Маленькие победы. Как ощущать счастье каждый день - стр. 9
Я сказала: «Всегда пожалуйста». И проснулась.
Лестницы
В мае 1992 года я поехала в Икстапу с сыном Сэмом, которому было два с половиной года. В то время моя лучшая подруга Пэмми уже два года боролась с раком груди. У меня также был бойфренд, с которым я разговаривала по два-три раза в день, которого любила и который любил меня. Потом, в начале ноября того года, с небес спустился гигантский ластик и стер из реальности Пэмми, а заодно и бойфренда, с которым я рассталась по взаимному согласию. Печаль моя была огромна, монолитна.
Все эти годы я покупалась на великую ложь о том, что со скорбью следует справляться как можно быстрее и приватнее. Но тогда же узнала, что вечный страх скорби удерживает нас в пустыне, в изоляции: лишь глубокая скорбь ведет к исцелению. Течение времени ослабит ее остроту, но без непосредственного переживания не исцелит. Сан-Франциско – скорбный город, мы пребываем в скорбном мире, и это одновременно и нестерпимо, и создает великую возможность.

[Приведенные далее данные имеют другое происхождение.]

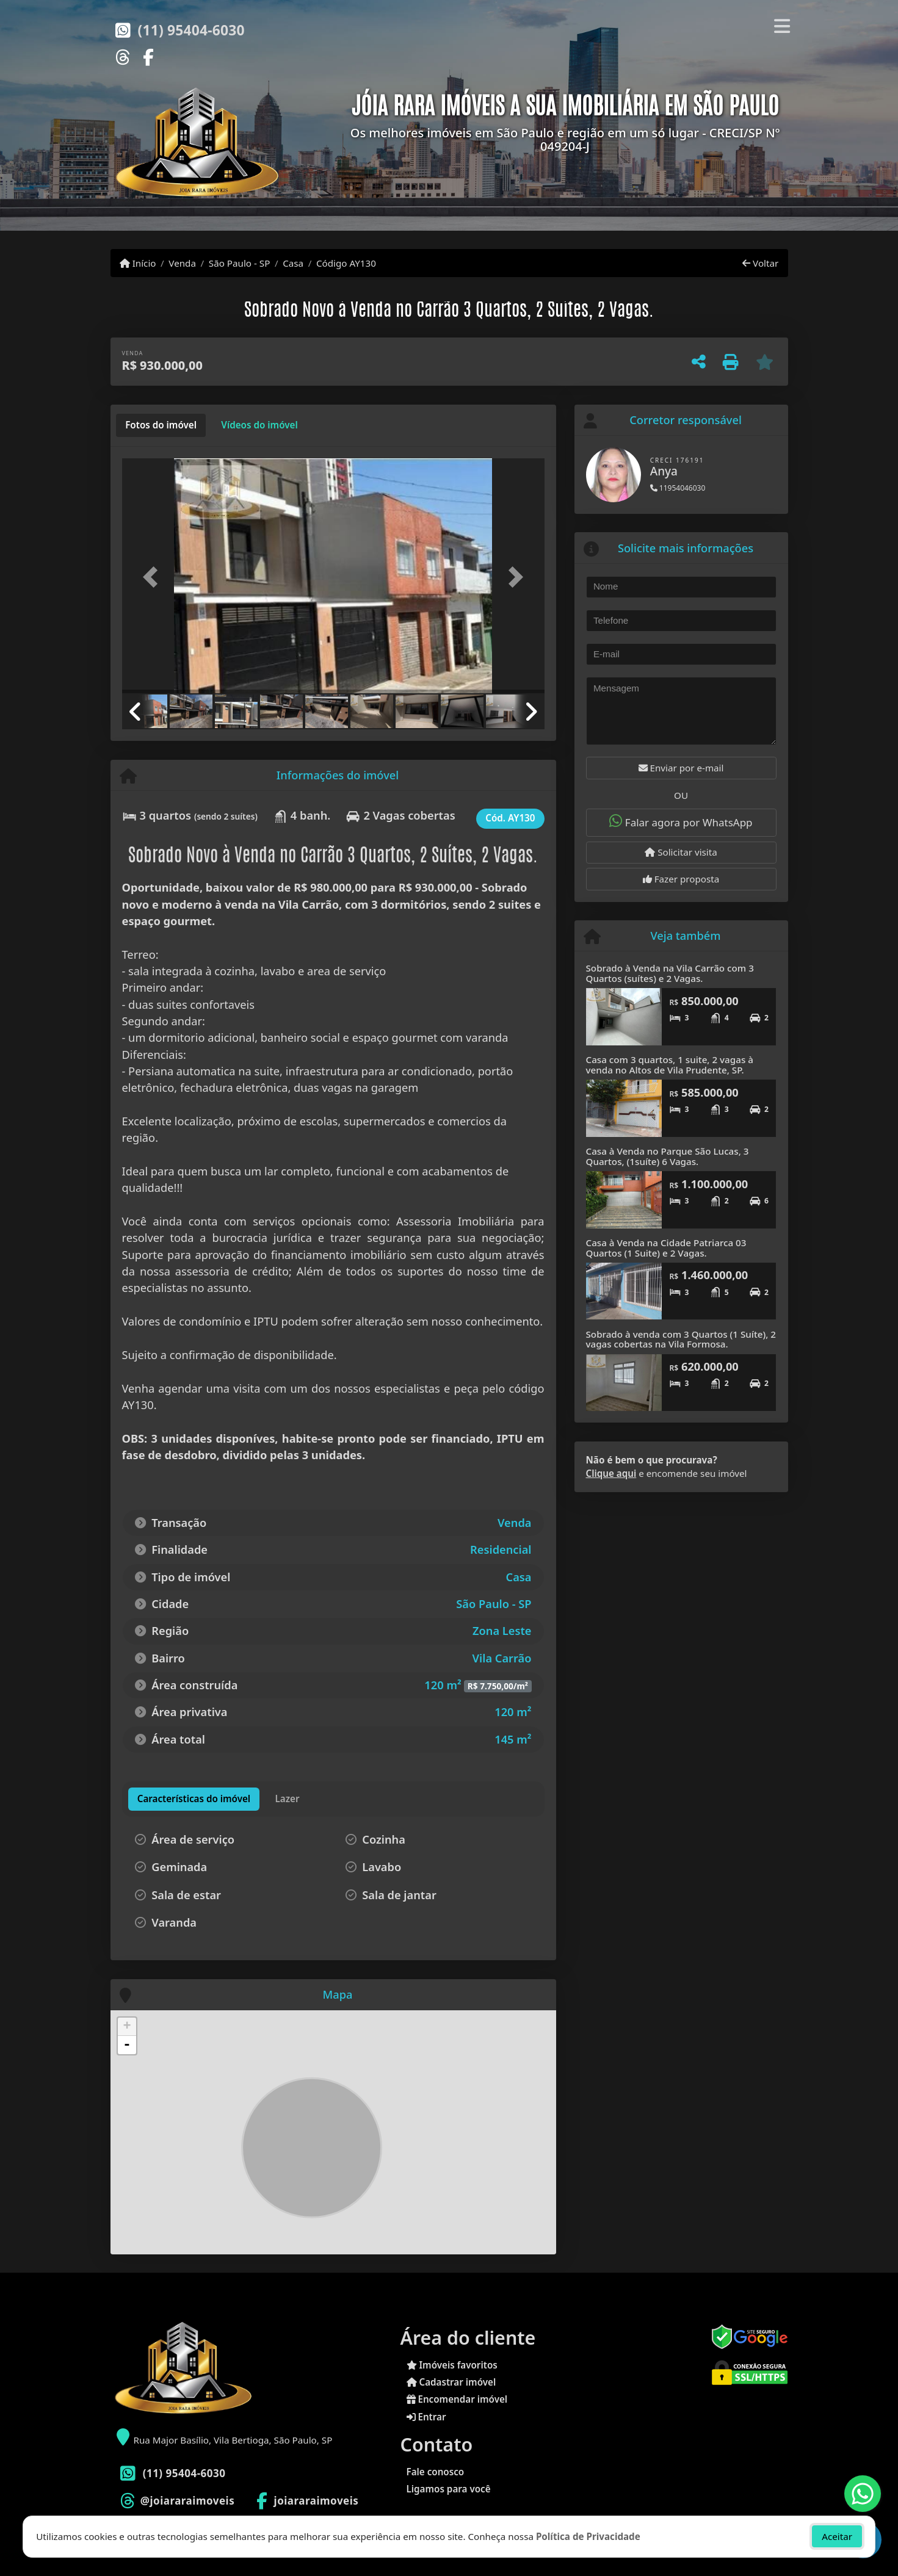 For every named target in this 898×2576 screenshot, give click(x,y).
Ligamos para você (449, 2489)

Я совершенно уверена: только переплыв океан печали, мы приходим к возможности исцелиться.
Я совершенно уверена: только переплыв океан печали, мы приходим к возможности исцелиться, то есть – к переживанию жизни с истинным чувством присутствия и покоя. Я начала учиться этому, когда мы с Сэмом вернулись на тот же курорт через три месяца после смерти Пэмми.
Я снова привезла туда сына отчасти из соображений чередования. Однако на сей раз он был иным. Мы оба были иными. Я обнаружила, что едва способна жить без Пэмми. Всякий раз, приходя к ней домой, чтобы проведать ее дочь Ребекку, я слышала флейту Пэмми, отчетливо вспоминала желтизну ее волос, ощущала, как ее присутствие меня преследует. Это было похоже на жаркий желтый день, который Фолкнер описывает в «Свете в августе» как «сонно разлегшегося желтого кота», разглядывающего рассказчика. В любой момент кот может внезапно прыгнуть.

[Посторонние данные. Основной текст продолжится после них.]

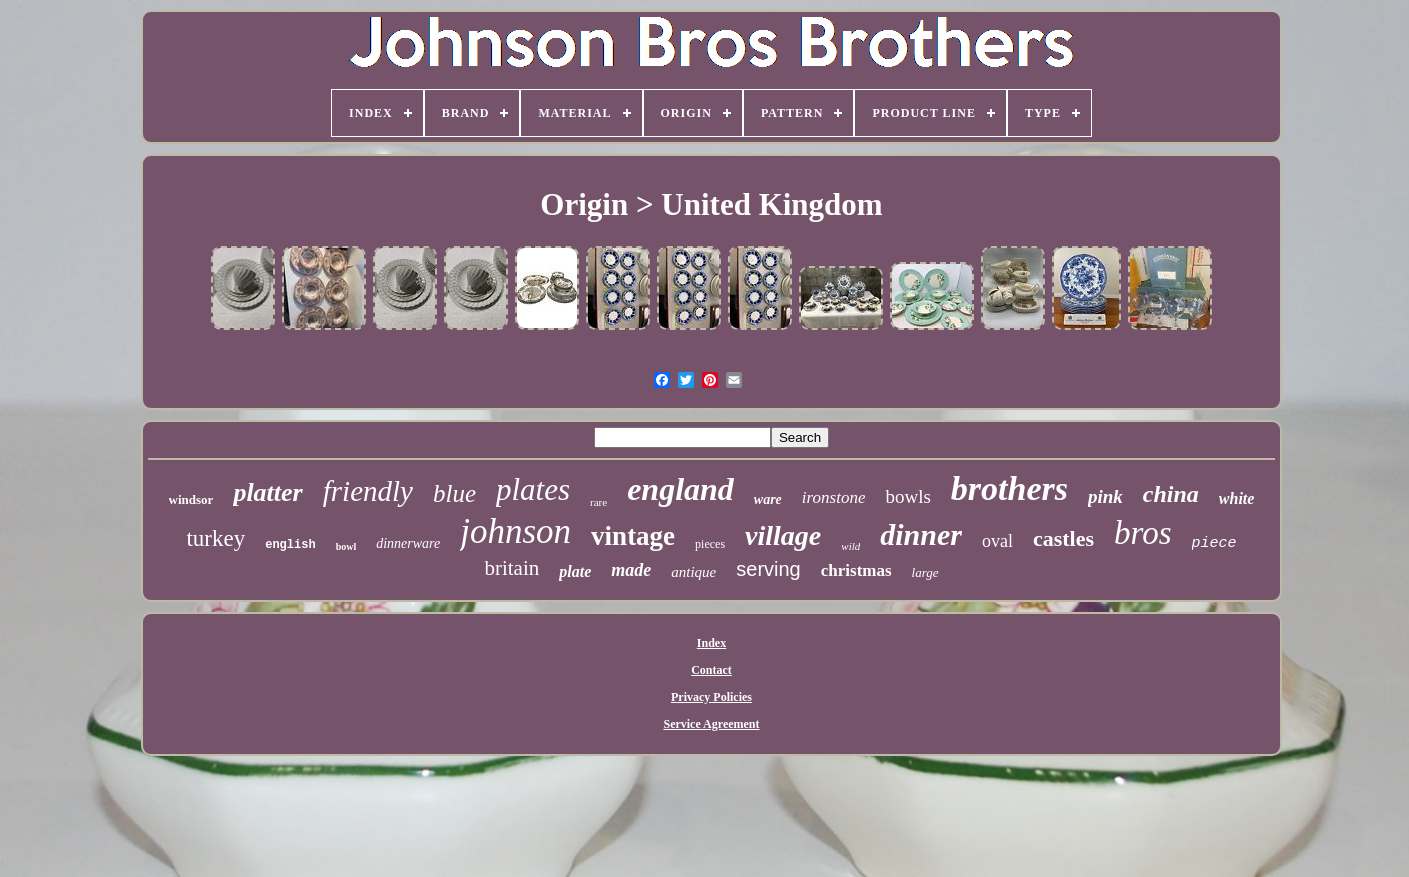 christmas (856, 570)
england (680, 489)
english (290, 545)
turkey (215, 538)
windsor (191, 499)
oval (997, 541)
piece (1214, 543)
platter (267, 492)
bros (1142, 533)
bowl (346, 546)
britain (511, 568)
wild (850, 546)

А еще я в то время была немного зла на мужчин и напугана; в послевкусии романтической утраты сердце мое ощущалось, будто окруженное забором. Теперь Сэм, казалось, стоял со мной за этим забором; похоже, он чувствовал себя в безопасности только рядом со мной. Он был мил и дружелюбен, но сделался стеснительнее, перестав быть тем общительным мотыльком, каким порхал годом раньше, когда Пэмми была жива. Тогда я могла оставить его на целый день в детской группе отеля. На этот раз он лип ко мне с ярко выраженной «эдиповостью». Я начала называть себя Иокастой; он меня – «милая».
В первый год я приехала сюда одна, с Сэмом. Я в основном плавала и ела одна, входила в столовую трижды в день, стесняясь и ощущая себя не в своей тарелке – съежившейся, с прижатыми к бокам руками, как у Пи-Ви Германа. Но в этом году я была со своим другом Томом, крайне забавным иезуитом и алкоголиком-трезвенником, который годами пил и ежедневно покуривал – не до привыкания – марихуану. Он также баловался некоторыми химическими препаратами – как он говорил, чтобы получше узнать людей.